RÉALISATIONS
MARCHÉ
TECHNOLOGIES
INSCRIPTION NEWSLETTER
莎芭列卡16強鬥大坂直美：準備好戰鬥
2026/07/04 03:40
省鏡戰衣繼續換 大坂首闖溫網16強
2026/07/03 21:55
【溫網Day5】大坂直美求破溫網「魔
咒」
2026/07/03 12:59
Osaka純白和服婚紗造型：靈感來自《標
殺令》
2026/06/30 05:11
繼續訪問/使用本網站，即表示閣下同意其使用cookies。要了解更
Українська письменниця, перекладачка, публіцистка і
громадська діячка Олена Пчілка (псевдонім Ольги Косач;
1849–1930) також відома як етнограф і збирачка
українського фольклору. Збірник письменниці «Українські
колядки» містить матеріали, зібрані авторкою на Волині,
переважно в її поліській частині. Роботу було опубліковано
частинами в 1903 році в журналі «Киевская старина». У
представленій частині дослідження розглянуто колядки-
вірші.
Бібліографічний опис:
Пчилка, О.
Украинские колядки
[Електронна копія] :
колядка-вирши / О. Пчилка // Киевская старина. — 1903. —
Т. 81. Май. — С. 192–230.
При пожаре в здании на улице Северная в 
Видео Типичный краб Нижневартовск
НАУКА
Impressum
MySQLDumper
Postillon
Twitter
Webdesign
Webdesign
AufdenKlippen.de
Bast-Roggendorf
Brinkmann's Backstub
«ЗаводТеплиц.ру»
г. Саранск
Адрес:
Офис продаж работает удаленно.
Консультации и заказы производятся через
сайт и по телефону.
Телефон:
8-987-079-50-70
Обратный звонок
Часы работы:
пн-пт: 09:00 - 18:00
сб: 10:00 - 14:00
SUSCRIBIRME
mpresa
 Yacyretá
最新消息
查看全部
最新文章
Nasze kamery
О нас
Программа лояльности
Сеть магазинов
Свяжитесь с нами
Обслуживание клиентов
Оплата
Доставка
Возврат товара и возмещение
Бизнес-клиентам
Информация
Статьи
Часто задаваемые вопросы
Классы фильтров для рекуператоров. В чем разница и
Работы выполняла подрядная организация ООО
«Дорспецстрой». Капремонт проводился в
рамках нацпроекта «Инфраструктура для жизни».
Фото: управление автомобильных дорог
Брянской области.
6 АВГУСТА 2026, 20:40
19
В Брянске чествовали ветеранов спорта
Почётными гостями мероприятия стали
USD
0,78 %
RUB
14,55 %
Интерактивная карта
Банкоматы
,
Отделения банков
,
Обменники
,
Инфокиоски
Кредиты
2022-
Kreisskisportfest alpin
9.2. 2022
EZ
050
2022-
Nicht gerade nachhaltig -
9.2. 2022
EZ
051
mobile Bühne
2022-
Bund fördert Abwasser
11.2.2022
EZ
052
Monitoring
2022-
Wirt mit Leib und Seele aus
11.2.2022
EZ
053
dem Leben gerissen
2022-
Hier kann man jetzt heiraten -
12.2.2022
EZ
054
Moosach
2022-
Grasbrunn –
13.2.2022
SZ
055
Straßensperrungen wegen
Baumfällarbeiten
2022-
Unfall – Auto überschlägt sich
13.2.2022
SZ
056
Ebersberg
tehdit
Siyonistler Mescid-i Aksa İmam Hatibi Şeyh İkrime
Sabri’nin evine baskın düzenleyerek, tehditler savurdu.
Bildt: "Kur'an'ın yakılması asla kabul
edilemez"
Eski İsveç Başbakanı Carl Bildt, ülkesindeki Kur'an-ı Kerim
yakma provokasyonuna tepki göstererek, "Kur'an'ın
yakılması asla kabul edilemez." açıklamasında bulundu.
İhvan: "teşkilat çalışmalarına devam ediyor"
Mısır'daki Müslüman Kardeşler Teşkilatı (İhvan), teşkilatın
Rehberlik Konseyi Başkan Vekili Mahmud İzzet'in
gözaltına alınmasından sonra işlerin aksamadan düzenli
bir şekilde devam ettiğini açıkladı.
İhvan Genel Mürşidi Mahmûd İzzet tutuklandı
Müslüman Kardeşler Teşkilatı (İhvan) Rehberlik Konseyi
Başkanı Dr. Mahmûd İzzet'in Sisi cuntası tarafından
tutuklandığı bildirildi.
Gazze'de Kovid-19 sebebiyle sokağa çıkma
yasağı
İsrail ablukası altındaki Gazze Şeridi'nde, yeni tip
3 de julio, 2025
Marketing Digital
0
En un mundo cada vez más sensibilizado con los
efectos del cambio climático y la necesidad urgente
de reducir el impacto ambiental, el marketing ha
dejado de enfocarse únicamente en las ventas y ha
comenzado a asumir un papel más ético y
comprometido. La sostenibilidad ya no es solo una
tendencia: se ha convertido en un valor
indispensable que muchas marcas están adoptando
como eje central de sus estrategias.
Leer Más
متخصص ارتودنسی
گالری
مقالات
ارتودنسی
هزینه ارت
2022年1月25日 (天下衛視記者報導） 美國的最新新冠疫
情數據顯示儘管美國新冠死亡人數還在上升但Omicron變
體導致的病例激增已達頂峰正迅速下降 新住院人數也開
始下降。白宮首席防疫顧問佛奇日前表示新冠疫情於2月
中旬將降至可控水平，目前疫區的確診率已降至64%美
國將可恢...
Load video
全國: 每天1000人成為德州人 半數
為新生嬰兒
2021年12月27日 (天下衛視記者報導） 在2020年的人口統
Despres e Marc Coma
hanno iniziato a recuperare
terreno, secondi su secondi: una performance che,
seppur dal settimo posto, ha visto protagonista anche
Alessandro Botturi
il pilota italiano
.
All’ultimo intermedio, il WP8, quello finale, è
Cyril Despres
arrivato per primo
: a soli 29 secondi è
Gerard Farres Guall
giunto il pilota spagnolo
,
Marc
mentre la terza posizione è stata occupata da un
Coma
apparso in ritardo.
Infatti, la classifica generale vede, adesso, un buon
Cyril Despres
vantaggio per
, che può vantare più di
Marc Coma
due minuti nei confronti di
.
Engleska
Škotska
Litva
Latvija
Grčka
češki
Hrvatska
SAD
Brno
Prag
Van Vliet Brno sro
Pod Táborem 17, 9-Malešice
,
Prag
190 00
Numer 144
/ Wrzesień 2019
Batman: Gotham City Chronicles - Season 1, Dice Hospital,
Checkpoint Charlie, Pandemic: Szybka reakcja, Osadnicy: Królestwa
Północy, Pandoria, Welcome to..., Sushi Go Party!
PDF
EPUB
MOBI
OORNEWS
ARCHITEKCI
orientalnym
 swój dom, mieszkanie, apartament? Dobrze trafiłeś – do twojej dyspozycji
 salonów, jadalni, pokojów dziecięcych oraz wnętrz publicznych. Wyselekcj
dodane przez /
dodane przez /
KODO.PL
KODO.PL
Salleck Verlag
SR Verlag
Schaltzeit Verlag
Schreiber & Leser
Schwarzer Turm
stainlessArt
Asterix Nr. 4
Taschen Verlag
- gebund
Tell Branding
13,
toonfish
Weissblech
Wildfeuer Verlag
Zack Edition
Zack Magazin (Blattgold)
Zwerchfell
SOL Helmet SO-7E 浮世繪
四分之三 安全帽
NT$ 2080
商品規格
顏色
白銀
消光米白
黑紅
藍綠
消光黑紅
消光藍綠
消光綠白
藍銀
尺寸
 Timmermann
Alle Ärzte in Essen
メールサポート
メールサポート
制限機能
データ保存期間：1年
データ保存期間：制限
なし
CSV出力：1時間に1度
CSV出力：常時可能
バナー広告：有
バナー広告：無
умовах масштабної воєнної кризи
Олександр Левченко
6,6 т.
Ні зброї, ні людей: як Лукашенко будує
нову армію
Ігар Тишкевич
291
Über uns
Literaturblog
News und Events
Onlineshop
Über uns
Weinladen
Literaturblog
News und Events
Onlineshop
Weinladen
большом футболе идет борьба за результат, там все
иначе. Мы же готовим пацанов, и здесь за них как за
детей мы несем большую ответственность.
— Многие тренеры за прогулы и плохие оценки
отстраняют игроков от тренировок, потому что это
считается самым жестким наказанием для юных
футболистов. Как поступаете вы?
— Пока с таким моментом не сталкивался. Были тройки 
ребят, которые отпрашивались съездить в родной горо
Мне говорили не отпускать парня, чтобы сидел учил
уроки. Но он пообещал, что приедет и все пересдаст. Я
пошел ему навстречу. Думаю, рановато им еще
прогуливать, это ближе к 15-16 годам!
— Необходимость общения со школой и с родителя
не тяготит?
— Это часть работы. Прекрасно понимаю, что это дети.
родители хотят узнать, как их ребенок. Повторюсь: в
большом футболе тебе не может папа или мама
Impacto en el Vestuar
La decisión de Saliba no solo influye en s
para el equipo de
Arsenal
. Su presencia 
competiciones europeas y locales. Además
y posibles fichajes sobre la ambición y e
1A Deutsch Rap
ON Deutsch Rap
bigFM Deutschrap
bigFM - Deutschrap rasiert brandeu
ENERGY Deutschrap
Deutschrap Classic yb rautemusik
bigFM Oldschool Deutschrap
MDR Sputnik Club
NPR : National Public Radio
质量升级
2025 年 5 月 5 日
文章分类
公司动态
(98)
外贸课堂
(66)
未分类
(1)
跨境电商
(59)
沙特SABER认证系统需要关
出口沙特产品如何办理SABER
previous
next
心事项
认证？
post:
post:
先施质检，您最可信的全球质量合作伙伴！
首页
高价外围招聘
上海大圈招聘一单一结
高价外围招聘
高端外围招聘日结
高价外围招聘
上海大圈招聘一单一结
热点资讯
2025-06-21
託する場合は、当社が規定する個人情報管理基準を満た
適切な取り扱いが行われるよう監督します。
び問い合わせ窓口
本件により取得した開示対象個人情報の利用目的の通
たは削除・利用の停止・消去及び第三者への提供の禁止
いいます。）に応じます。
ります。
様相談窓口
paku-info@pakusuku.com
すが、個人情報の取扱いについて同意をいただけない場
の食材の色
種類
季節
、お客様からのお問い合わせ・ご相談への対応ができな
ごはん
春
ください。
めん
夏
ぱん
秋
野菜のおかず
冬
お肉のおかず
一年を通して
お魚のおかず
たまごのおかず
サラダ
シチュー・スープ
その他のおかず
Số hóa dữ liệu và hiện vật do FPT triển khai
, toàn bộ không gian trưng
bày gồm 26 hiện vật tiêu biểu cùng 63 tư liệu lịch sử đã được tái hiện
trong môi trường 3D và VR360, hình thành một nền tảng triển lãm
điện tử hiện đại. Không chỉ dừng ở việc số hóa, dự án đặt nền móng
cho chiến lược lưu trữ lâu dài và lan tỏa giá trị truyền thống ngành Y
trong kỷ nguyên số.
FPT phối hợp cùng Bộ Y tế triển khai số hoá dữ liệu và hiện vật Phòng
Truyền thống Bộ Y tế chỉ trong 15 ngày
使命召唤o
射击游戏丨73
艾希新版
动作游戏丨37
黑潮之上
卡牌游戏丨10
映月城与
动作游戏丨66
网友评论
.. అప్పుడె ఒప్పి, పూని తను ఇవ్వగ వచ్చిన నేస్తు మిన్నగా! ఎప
########
Would you copy out exactly the lines above that start at the one containing "детей мы несем большую ответственность." and end at the one containing "уроки. Но он", inclusive?

## RESPONSE BELOW
детей мы несем большую ответственность.
— Многие тренеры за прогулы и плохие оценки
отстраняют игроков от тренировок, потому что это
считается самым жестким наказанием для юных
футболистов. Как поступаете вы?
— Пока с таким моментом не сталкивался. Были тройки 
ребят, которые отпрашивались съездить в родной горо
Мне говорили не отпускать парня, чтобы сидел учил
уроки. Но он пообещал, что приедет и все пересдаст. Я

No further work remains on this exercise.